WHAT YOU WILL DO: Check every line of the data for the string "деятельности" and copy the ones that have it.

TASK MATERIAL:

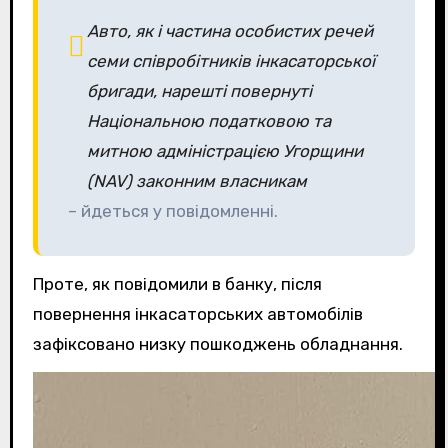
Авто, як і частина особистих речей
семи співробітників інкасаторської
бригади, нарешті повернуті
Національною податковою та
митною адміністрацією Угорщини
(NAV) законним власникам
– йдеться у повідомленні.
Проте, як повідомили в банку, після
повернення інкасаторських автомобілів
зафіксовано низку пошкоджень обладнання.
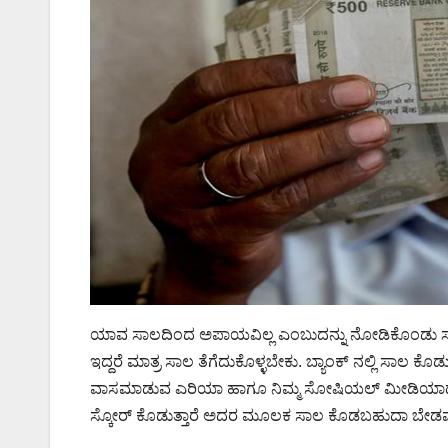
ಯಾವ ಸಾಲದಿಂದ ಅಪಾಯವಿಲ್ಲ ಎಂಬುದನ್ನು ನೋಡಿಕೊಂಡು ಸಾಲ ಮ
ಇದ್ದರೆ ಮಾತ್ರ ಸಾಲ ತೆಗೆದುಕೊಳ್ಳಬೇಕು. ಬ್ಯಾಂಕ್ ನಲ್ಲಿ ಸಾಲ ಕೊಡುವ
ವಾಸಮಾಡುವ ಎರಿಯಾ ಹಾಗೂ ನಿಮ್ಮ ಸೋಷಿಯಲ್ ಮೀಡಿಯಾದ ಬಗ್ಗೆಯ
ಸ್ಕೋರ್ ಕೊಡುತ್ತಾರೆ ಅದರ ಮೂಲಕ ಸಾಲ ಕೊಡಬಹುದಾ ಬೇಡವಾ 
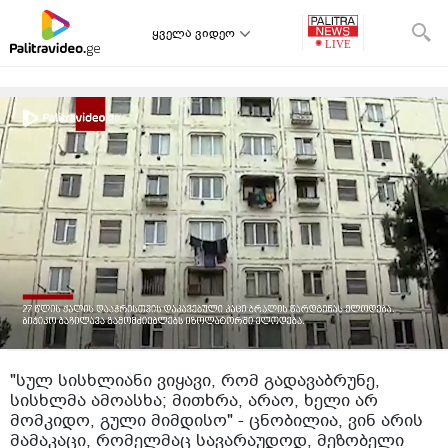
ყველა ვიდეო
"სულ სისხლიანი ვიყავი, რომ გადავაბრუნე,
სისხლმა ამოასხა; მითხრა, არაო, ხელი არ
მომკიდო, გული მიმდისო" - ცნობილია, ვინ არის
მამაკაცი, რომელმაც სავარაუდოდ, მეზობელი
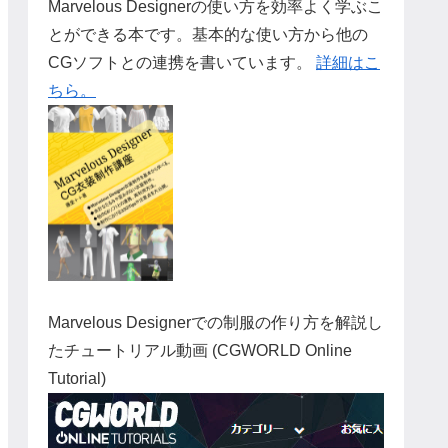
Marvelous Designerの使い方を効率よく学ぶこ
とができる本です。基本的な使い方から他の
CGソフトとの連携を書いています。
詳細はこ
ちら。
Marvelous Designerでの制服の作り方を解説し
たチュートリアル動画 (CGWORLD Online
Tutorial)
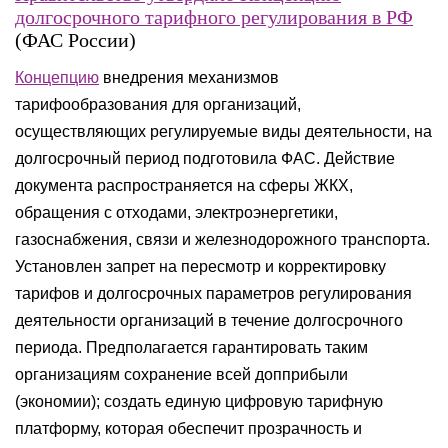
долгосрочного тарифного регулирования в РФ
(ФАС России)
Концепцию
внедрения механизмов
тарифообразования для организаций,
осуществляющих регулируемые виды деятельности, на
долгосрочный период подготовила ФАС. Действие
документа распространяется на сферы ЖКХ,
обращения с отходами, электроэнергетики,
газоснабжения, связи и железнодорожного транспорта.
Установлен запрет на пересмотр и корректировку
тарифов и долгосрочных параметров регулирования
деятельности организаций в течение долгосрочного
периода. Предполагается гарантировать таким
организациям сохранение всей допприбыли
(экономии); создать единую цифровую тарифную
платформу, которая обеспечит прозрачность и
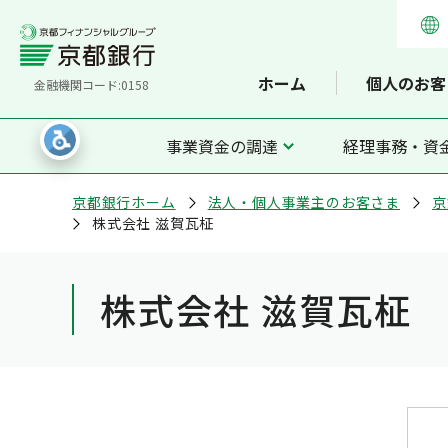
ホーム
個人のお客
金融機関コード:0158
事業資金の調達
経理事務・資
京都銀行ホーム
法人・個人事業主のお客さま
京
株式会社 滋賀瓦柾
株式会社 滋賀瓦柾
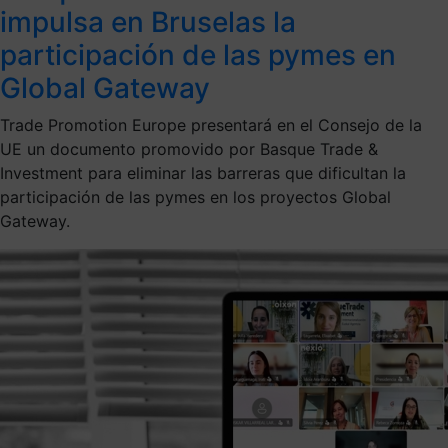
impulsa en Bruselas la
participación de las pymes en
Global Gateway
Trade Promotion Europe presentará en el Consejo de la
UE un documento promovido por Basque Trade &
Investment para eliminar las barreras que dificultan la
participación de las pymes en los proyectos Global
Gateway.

TASK RESULT:
осуществляющих регулируемые виды деятельности, на
деятельности организаций в течение долгосрочного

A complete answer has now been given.